Un momento della conferenza stampa di presentazione del Forum.

: Rbth
Spazio agli investimenti e al dialogo nella quinta edizione dell'evento, che si terrà il 20 e 21 ottobre. Tra i big attesi in Veneto, anche Igor Sechin di Rosneft e il viceministro degli Esteri della Federazione Russa

Economia, agroindustria, energia, innovazione.

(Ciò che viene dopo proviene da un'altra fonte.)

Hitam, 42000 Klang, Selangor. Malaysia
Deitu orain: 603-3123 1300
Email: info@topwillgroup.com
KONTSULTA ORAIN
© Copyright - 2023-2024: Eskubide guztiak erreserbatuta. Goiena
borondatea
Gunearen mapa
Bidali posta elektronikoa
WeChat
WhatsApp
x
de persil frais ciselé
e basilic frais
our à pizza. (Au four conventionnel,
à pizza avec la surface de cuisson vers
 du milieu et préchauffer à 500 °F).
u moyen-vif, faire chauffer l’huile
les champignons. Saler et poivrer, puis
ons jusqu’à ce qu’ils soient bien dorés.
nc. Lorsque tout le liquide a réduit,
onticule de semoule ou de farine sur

Al quinto Forum Eurasiatico di Verona (20 e 21 ottobre) sono attesi grandi big, per una due giorni di incontro e confronto sulle principali tematiche che possono riguardare l’Italia, l’Europa e l’Unione Eurasiatica. “Il Forum di Verona è per noi un’occasione importante di dialogo - ha detto in conferenza stampa a Mosca Tatiana Valovaya, ministro dell’Integrazione della Commissione economica eurasiatica -. Buona parte delle importazioni arriva dai Paesi dell’Ue ed è per questo che per noi è fondamentale tenere aperta la porta della comunicazione”. Aleksej Pilko, direttore del Centro di comunicazione eurasiatica, ha infatti definito il Forum uno “spazio di dialogo tra due realtà importanti: un’occasione dove gli imprenditori possono conoscersi e discutersi delle tematiche più attuali”.

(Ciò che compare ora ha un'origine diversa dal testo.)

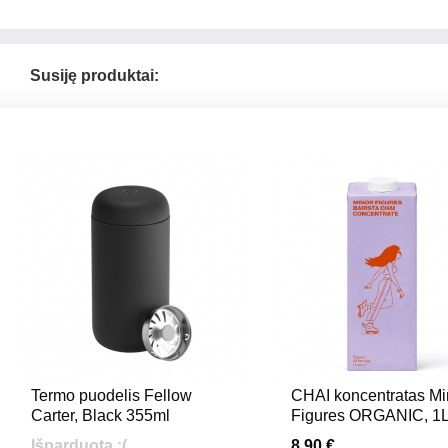
Susiję produktai:
Termo puodelis Fellow
CHAI koncentratas Mi
Carter, Black 355ml
Figures ORGANIC, 1
Išparduota :(
8.90 €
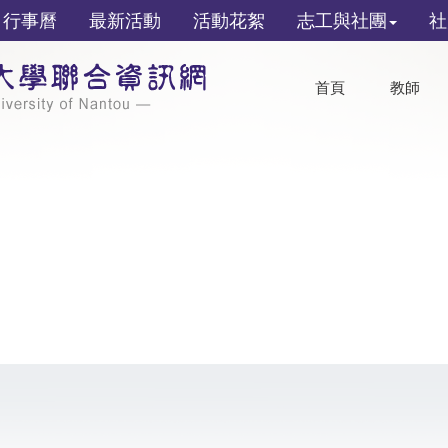
行事曆
最新活動
活動花絮
志工與社團
社
首頁
教師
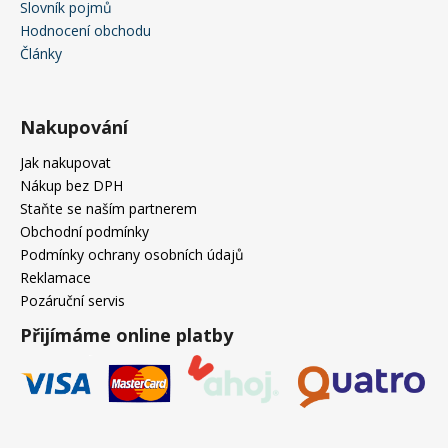
Slovník pojmů
Hodnocení obchodu
Články
Nakupování
Jak nakupovat
Nákup bez DPH
Staňte se naším partnerem
Obchodní podmínky
Podmínky ochrany osobních údajů
Reklamace
Pozáruční servis
Přijímáme online platby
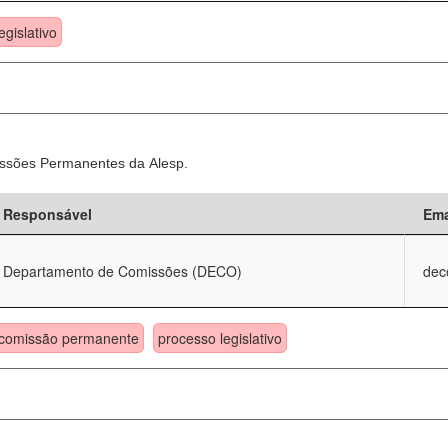
egislativo
ssões Permanentes da Alesp.
Responsável
Ema
Departamento de Comissões (DECO)
dec
comissão permanente
processo legislativo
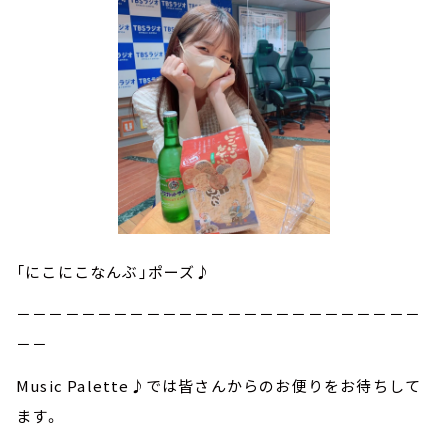
「にこにこなんぶ」ポーズ♪
－－－－－－－－－－－－－－－－－－－－－－－－－
－－
Music Palette♪では皆さんからのお便りをお待ちして
ます。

In sala anche Antonio Fallico, presidente di Banca Intesa Russia e Conoscere Eurasia, secondo il quale “le aziende italiane ed europee capiscono l’importanza economica che oggi riveste la Russia, motore dell’Unione economica Eurasiatica”.

Al Forum sono attesi, fra i tanti, Igor Sechin, presidente e ceo di Rosneft; Romano Prodi, presidente della Fondazione per la collaborazione tra i popoli; Grigorij Rapota, segretario di Stato Russia-Bielorussia; Gaetano Miccichè, presidente Banca IMI; Aleksej Meshkov, viceministro degli Esteri della Federazione Russa; Mauro Moretti, ad e dg del gruppo Leonardo-Finmeccanica; Marco Tronchetti Provera, presidente e ceo Pirelli & C. SpA; Gregorio De Felice, chief economist Intesa Sanpaolo; Antonio Fallico, presidente Banca Intesa Russia e Conoscere Eurasia; Luigi Scordamaglia, ceo Inalca e presidente Federalimentare; Leonid Mikhelson, presidente management board Novatek.

“L’obiettivo dell’evento - ha detto Aleksandr Stuglev, direttore del Fondo Roskongress -, sarà quello di costruire spazi di comunicazione per sviluppare gli affari degli imprenditori. Bisogna costruire nuovi ponti e aprire nuovi orizzonti che ci facciano sperare che l’economia si possa muovere in direzione positiva”.

D’altronde “le aziende capiscono l’importanza economica della Russia, che è il motore dell’Unione Economica Eurasiatica”, ha concluso Antonio Fallico.